Он, в который уж раз, сантиметр за сантиметром осматривал ее и видел на месте синих линий речушек и ручьев и голубой ленты Москвы-реки натуральные «водные преграды», а на месте желто-зеленых болот, полей, перелесков, лугов и лесов — кочки, пашни, кустарники и уже созданные его солдатами засеки, холмы же представлялись ему укрепленными высотами, и столь стремительно было это преображение мирной земли в боевую позицию, что уже последние штрихи превращения высот во флеши и лесов — в засеки наносил он на карту сам цветными карандашами.
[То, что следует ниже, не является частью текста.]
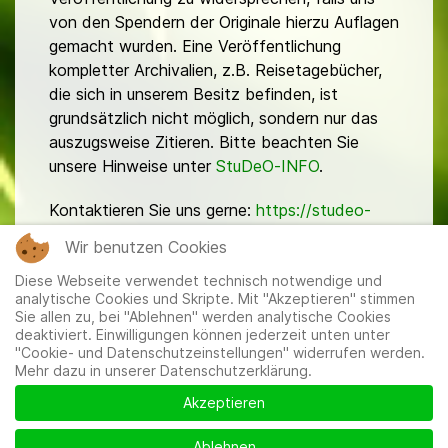
von den Spendern der Originale hierzu Auflagen
gemacht wurden. Eine Veröffentlichung
kompletter Archivalien, z.B. Reisetagebücher,
die sich in unserem Besitz befinden, ist
grundsätzlich nicht möglich, sondern nur das
auszugsweise Zitieren. Bitte beachten Sie
unsere Hinweise unter
StuDeO-INFO
.
Kontaktieren Sie uns gerne:
https://studeo-
ostasiendeutsche.de/ueberuns/kontakt
Wir benutzen Cookies
Diese Webseite verwendet technisch notwendige und
analytische Cookies und Skripte. Mit "Akzeptieren" stimmen
Sie allen zu, bei "Ablehnen" werden analytische Cookies
deaktiviert. Einwilligungen können jederzeit unten unter
"Cookie- und Datenschutzeinstellungen" widerrufen werden.
Mehr dazu in unserer Datenschutzerklärung.
Mitglieder
|
Impressum
|
Datenschutzerklärung
|
Cookie-
und Datenschutzeinstellungen
Akzeptieren
Ablehnen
Неотрывно глядя на карту, видел он бесконечные ряды и группы войск — своих и вражеских. Видел Ставку Наполеона у Шевардина, и свою — недавно облюбованную — у деревни Горки, в расположении армии Барклая, видел все пять линий своих войск и стоявшее в стороне ополчение — ратников-добровольцев, коих в старые времена называли «посошной ратью», или «посохой»; они редко когда воевали, более же — копали землю, валили деревья, гатили болота да строили фортеции.
Видел он и вражеский лагерь — нацеленные против него громады войск, пришедших из Парижа, чтобы уничтожить его армию на этом поле и через неделю после того победителями прийти в Москву, как входили они до того в десятки других европейских столиц.
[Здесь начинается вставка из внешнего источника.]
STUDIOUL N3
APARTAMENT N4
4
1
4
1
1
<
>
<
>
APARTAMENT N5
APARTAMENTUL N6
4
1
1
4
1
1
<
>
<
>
И ему надо было придумать нечто такое, что могло бы остановить их, а потом и повернуть обратно.
Он знал, что силы их в числе солдат и орудий примерно равны. Он знал, что его канониры, пехотинцы, кавалеристы не хуже тех, что пришли из Парижа.
И, зная это, все же прикидывал и рассчитывал, лихорадочно обдумывая один план предстоящего сражения за другим и тут же отбрасывая его, ибо страшился, что его противник сделает в ответ такой ход, какого он, Кутузов, не видит.
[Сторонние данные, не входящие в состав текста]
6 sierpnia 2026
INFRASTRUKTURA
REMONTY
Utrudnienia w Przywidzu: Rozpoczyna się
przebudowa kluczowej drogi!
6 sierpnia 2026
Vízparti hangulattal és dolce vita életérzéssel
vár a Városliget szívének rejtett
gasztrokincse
И он ходил вокруг стола, говоря негромко: «А теперь — вот так. Нет! Не так, а вот так. И так нельзя, может быть, вот эдак?»
В соседней горнице, где тоже не спали его адъютанты, Кайсаров и Кудашев, и верный его денщик Ничипор, мысли всех были с ним, с Михайлой Ларионычем, и сердца были с ним. Было так тихо, и говорил князь почти шепотом, но все же было слышно каждое его слово.
А потом, уже в третьем часу ночи, тихо позвал он Ничипора и велел помочь раздеться.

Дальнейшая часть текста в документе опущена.